Reputation: 5539
I am trying to replace non-printable characters ie extended ASCII characters from a HUGE string.
foreach (string line in File.ReadLines(txtfileName.Text))
{
MessageBox.Show( Regex.Replace(line,
@"\p{Cc}",
a => string.Format("[{0:X2}]", " ")
)); ;
}
this doesnt seem to be working.
EX: AAÂAA should be converted to AA AA
Upvotes: 3
Views: 2258
Reputation: 22813
Assuming the Encoding to be UTF8 try this:
string strReplacedVal = Encoding.ASCII.GetString(
Encoding.Convert(
Encoding.UTF8,
Encoding.GetEncoding(
Encoding.ASCII.EncodingName,
new EncoderReplacementFallback(" "),
new DecoderExceptionFallback()
),
Encoding.UTF8.GetBytes(line)
)
);
Upvotes: 1
Reputation: 20772
Since you are opening the file as UTF-8, it must be.

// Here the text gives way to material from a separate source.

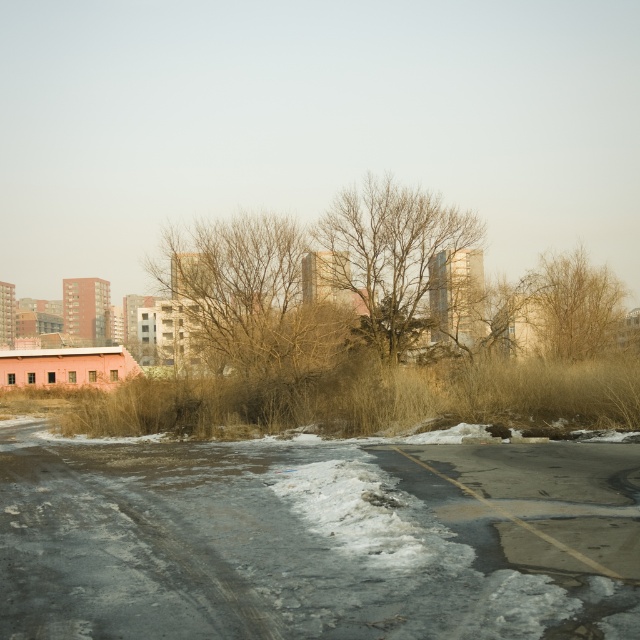 You are a delivery person trying to navigate through the urban area shown. You see the white powdery snow at center and the brown dry grass at right. Which of these two landmarks is located to the right of the other?

The brown dry grass at right is located to the right of the white powdery snow at center.

You are a city planner analyzing this urban area. You need to determine which of the two elements, the white powdery snow at center or the bare branches at center, occupies a wider area in the image. Based on the scene description, which one is wider?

So, its code units are one byte and UTF-8 has the very nice feature of encoding characters above ␡ with bytes exclusively above 0x7f and characters at or below ␡ with bytes exclusively at or below 0x7f.
For efficiency, you can rewrite the file in place a few KB at a time.

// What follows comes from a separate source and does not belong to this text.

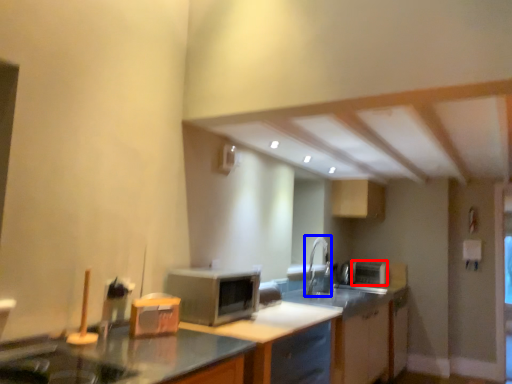 Question: Among these objects, which one is farthest to the camera, appliance (highlighted by a red box) or faucet (highlighted by a blue box)?

Choices:
 (A) appliance
 (B) faucet

Answer: (A)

Note: that some characters might be replaced by more than one space, though.
// Operates on a UTF-8 encoded text file
using (var stream = File.Open(path, FileMode.Open, FileAccess.ReadWrite))
{
const int size = 4096;
var buffer = new byte[size];
int count;
while ((count = stream.Read(buffer, 0, size)) > 0)
{
var changed = false;
for (int i = 0; i < count; i++)
{
// obliterate all bytes that are not encoded characters between ␠ and ␡
if (buffer[i] < ' ' | buffer[i] > '\x7f')
{
buffer[i] = (byte)' ';
changed = true;
}
}
if (changed)
{
stream.Seek(-count, SeekOrigin.Current);
stream.Write(buffer, 0, count);
}
}
}
Upvotes: 0